_WHAT YOU SHOULD DO_
Reproduced exactly, the lines from the start of the material through the line containing "COMPAGNIE DU MONT-BLANC" should be the whole answer, with pictures excluded.

_SUPPLIED DATA_
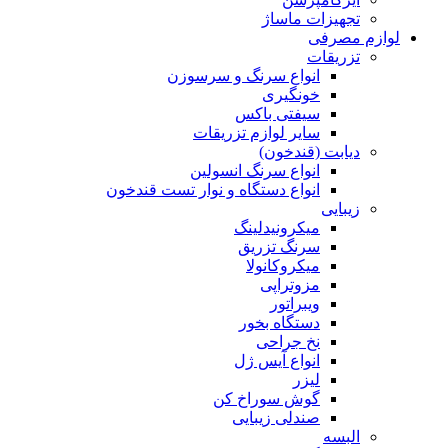
تجهیزات ماساژ
لوازم مصرفی
تزریقات
انواع سرنگ و سرسوزن
خونگیری
سیفتی باکس
سایر لوازم تزریقات
دیابت (قندخون)
انواع سرنگ انسولین
انواع دستگاه و نوار تست قندخون
زیبایی
میکرونیدلینگ
سرنگ تزریق
میکروکانولا
مزوتراپی
ویبراتور
دستگاه بخور
نخ جراحی
انواع آیس ژل
لیزر
گوش سوراخ کن
صندلی زیبایی
البسه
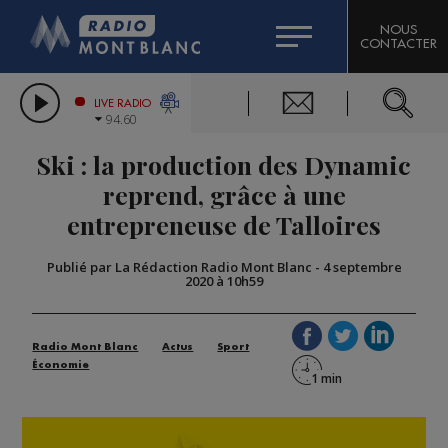
HOROSCOPE
CITIZEN MACHINERY
NOUS
CONTACTER
COMPAGNIE DU MONT-BLANC
LES CHRONIQUES DE L'EXPERT
GRAND MASSIF DOMAINES SKIABLES
LIVE RADIO
94.60
BORINI
Ski : la production des Dynamic
BIGARD
reprend, grâce à une
entrepreneuse de Talloires
Publié par La Rédaction Radio Mont Blanc
-
4 septembre
2020 à 10h59
Radio Mont Blanc
Actus
Sport
Économie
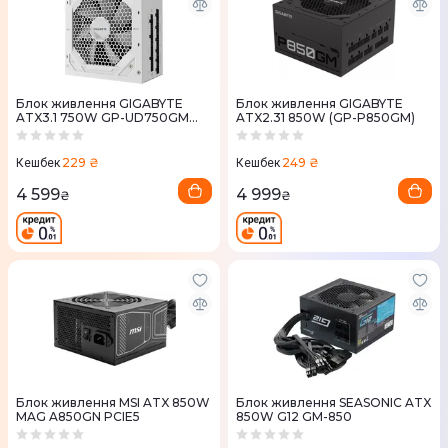
Блок живлення GIGABYTE
Блок живлення GIGABYTE
ATX3.1 750W GP-UD750GM
ATX2.31 850W (GP-P850GM)
PG5 ICE
229 ₴
249 ₴
Кешбек
Кешбек
4 599
4 999
₴
₴
Блок живлення MSI ATX 850W
Блок живлення SEASONIC ATX
MAG A850GN PCIE5
850W G12 GM-850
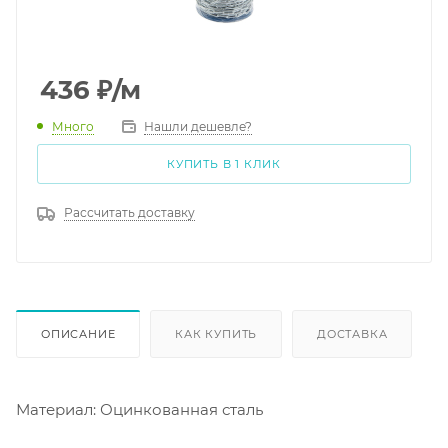
436
₽
/м
Много
Нашли дешевле?
КУПИТЬ В 1 КЛИК
Рассчитать доставку
ОПИСАНИЕ
КАК КУПИТЬ
ДОСТАВКА
Материал: Оцинкованная сталь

_EXERCISE RESPONSE_
تجهیزات ماساژ
لوازم مصرفی
تزریقات
انواع سرنگ و سرسوزن
خونگیری
سیفتی باکس
سایر لوازم تزریقات
دیابت (قندخون)
انواع سرنگ انسولین
انواع دستگاه و نوار تست قندخون
زیبایی
میکرونیدلینگ
سرنگ تزریق
میکروکانولا
مزوتراپی
ویبراتور
دستگاه بخور
نخ جراحی
انواع آیس ژل
لیزر
گوش سوراخ کن
صندلی زیبایی
البسه
HOROSCOPE
CITIZEN MACHINERY
NOUS
CONTACTER
COMPAGNIE DU MONT-BLANC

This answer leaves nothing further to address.